Ok, Bangalore’s population is close to ten million now and the city is bursting at its seams. There is a huge space crisis in Bangalore, I am not talking about realty, property etc, but about living space. There is no escape to be found from the maddening crowds. Parks, restaurants, markets, malls – literally every public space is choked with people at all times. I think to have a sense of space is very essential for general well being. I am not sure that is appreciated enough. With the city becoming increasingly claustrophobic, stress levels are bound to rise – traffic jams, parking problems, road rage just to name a few. Also, this implies that going out to relax and unwind is not a good idea. With crowds everywhere, one will only end up getting more stressed. Restaurants where an average meal for two would be upwards of Rs. 2000 are packed to the brim !

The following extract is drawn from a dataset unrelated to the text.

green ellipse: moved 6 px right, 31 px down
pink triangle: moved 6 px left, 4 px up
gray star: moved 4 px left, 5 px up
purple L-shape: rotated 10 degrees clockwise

The importance of living space was recognized pretty early on, Lebensraum was an ideology introduced more than 100 years ago, but was perversely misused by the Nazis to justify their crimes.
I know that it is hypcritical to complain about crowds, when one is part of the crowd themselves. We know the solutions like better urban planning is just an illusion given the state of things in India. So what are the alternatives ? Moving to the countryside will not work, since there is a lack of basic infrastructure. Moving to other second tier cities, Mysore, Kolhapur and working remotely from there is probably a better idea.

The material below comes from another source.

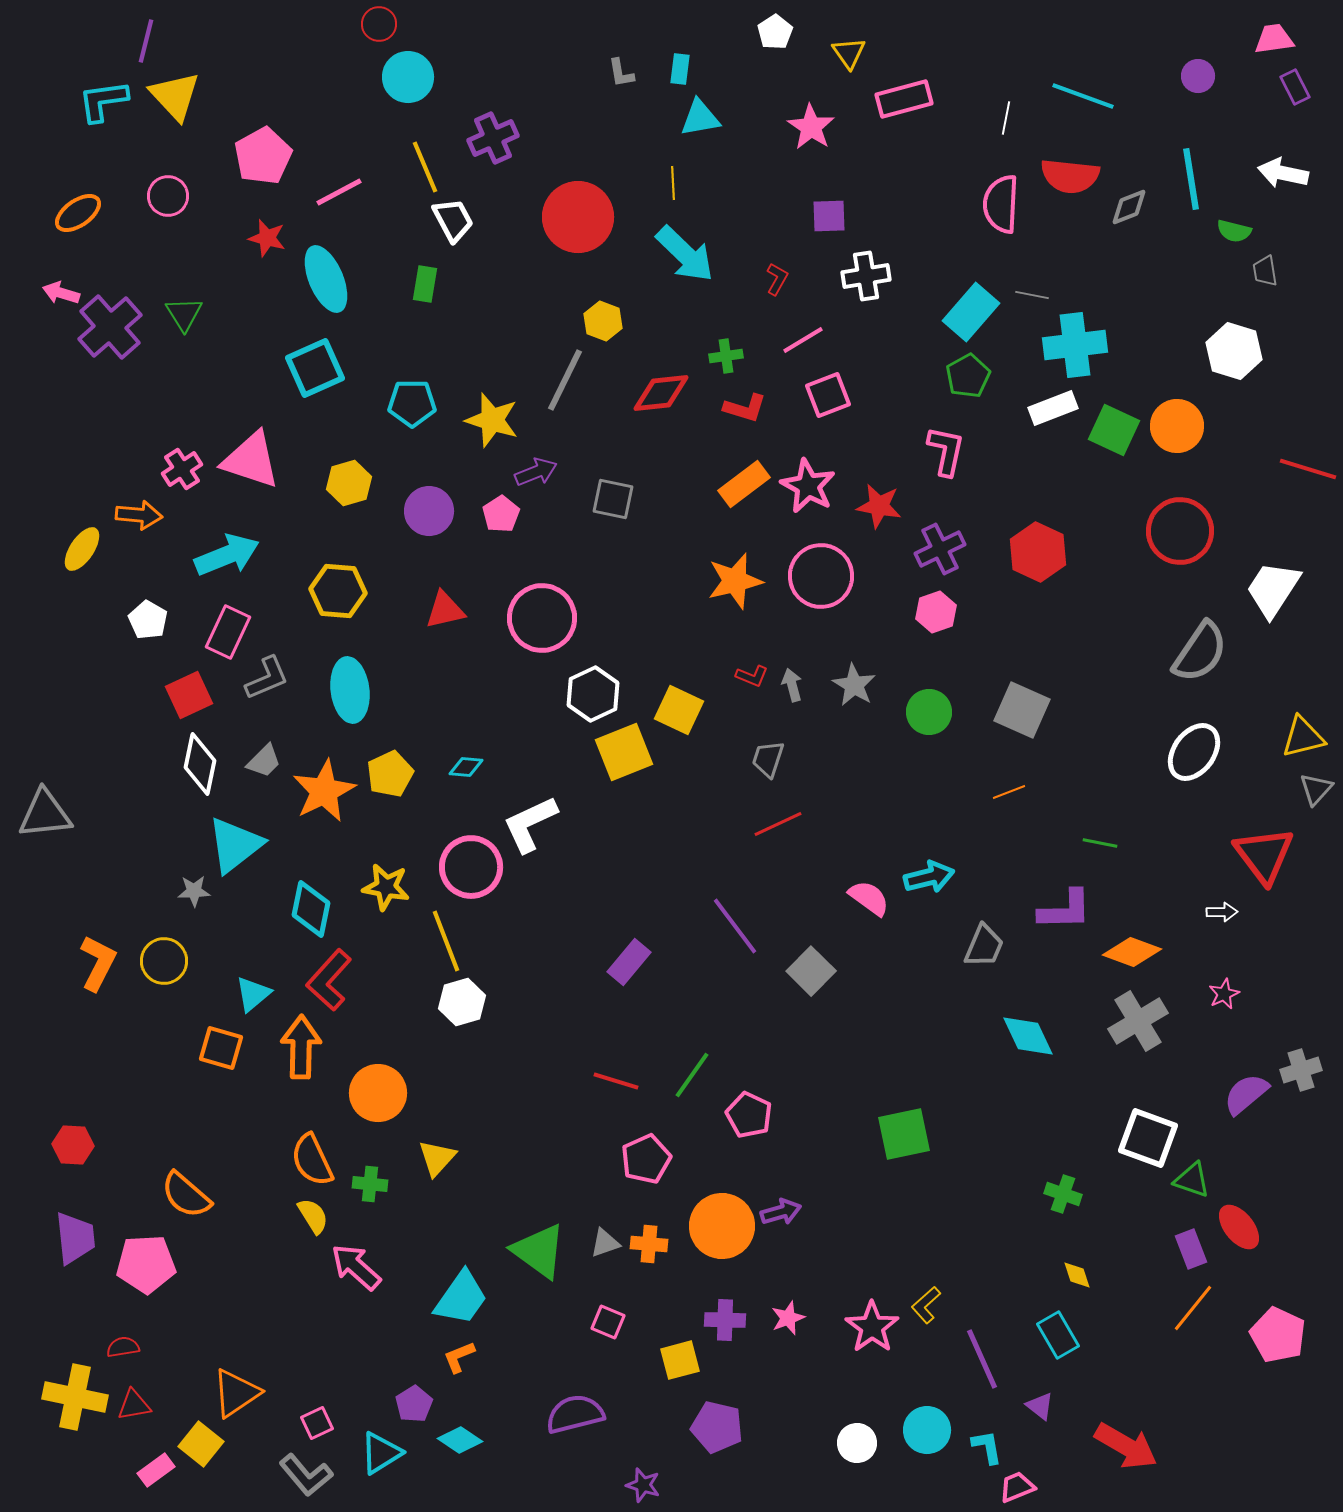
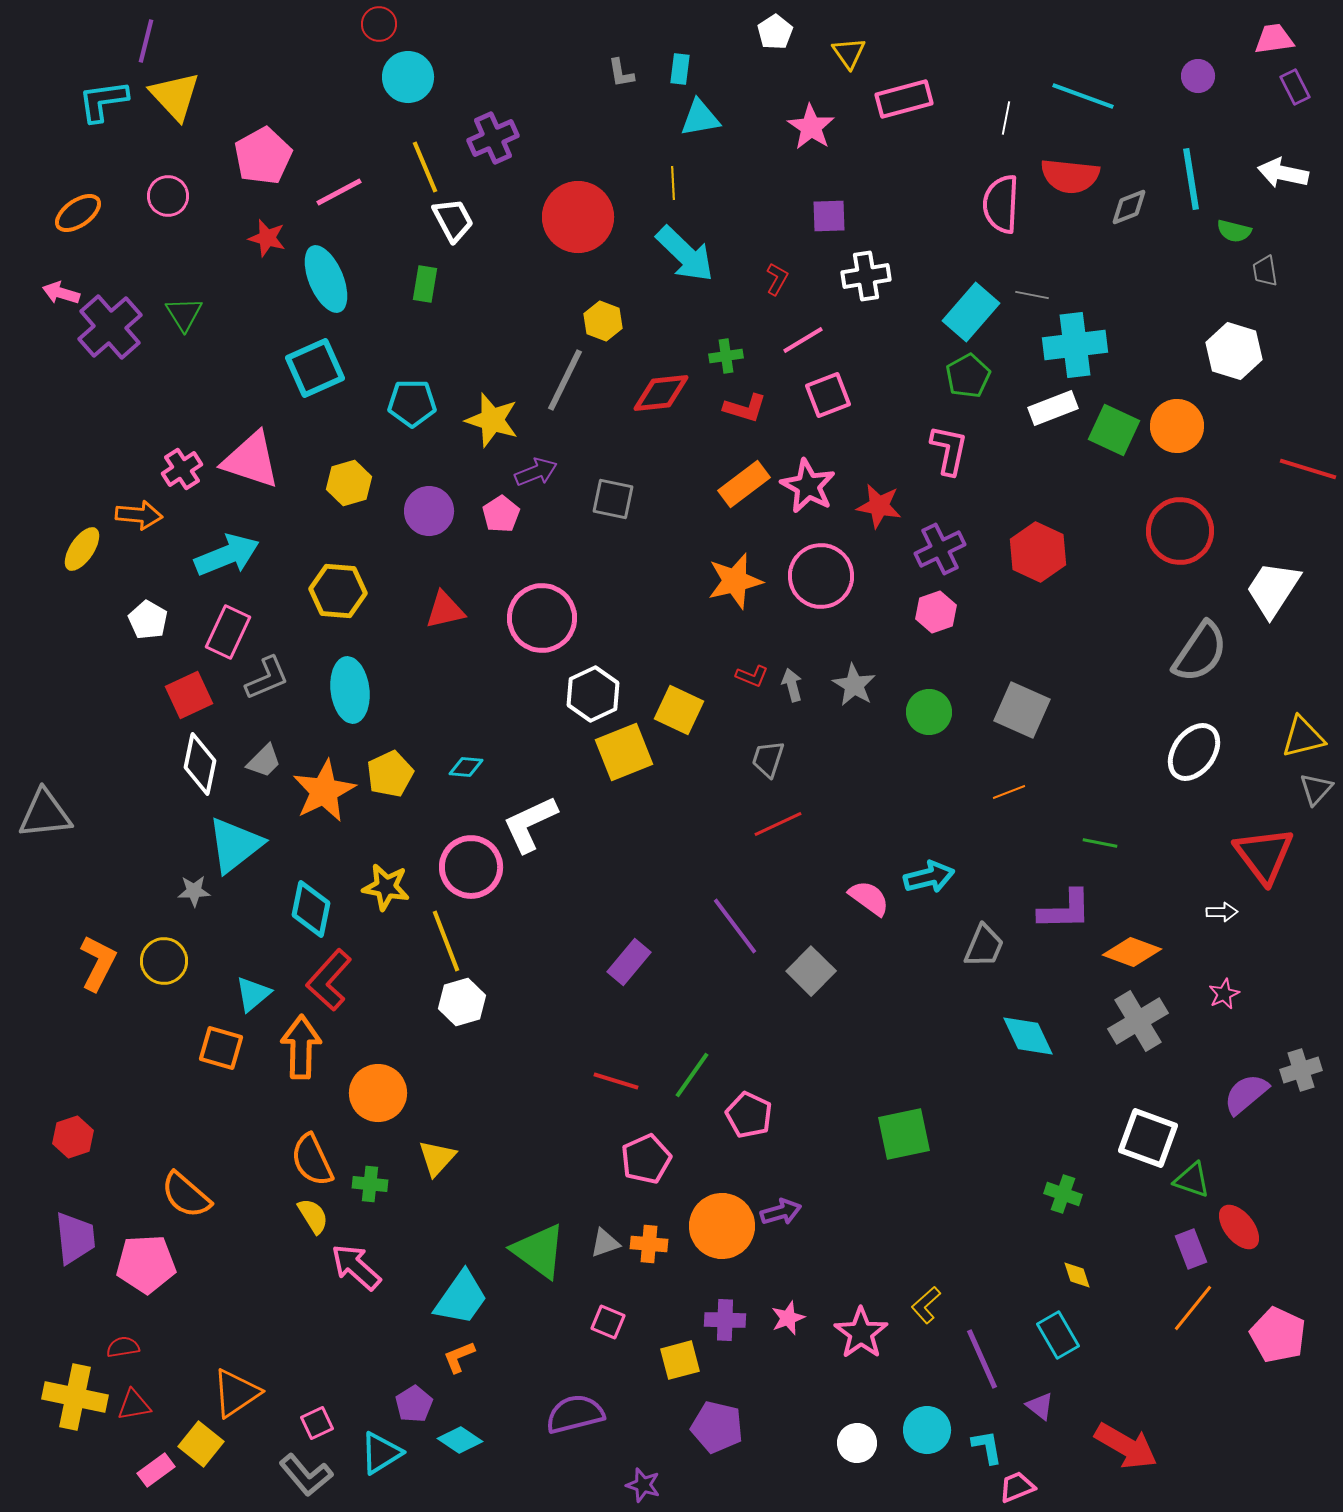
pink L-shape at (946, 451): moved 3 px right, 1 px up
red hexagon at (73, 1145): moved 8 px up; rotated 21 degrees counterclockwise
pink star at (872, 1327): moved 11 px left, 6 px down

It’s an absolutely ridiculous problem – one that shouldn’t even exist. But yet it does. Bangalore has a stinking Garbage problem. There are all kinds of solutions proposed – ranging from an overkill solution of gps monitored truck with camera , to a more reasonable intention of inculcating citizens with better habits. But, the fundamental problem is that the concept of dustbins do not exist in the city. The BBMP in all its wisdom has officially made Bangalore a dustbin free city, hoping that everyone will use the door to door garbage collection system. This is a seriously WTF policy. If you do not have dustbins, you will have a garbage problem. The current solution involves a worker with a pushcart collecting trash from door to door. The collected trash is then transferred to a three wheeler. It then goes from a three wheeler into a truck and then is finally unloaded into a landfill. The solution is unworkable from so many angles:
What if the worker doesn’t turn up on certain days ? (People do take vacations, fall sick)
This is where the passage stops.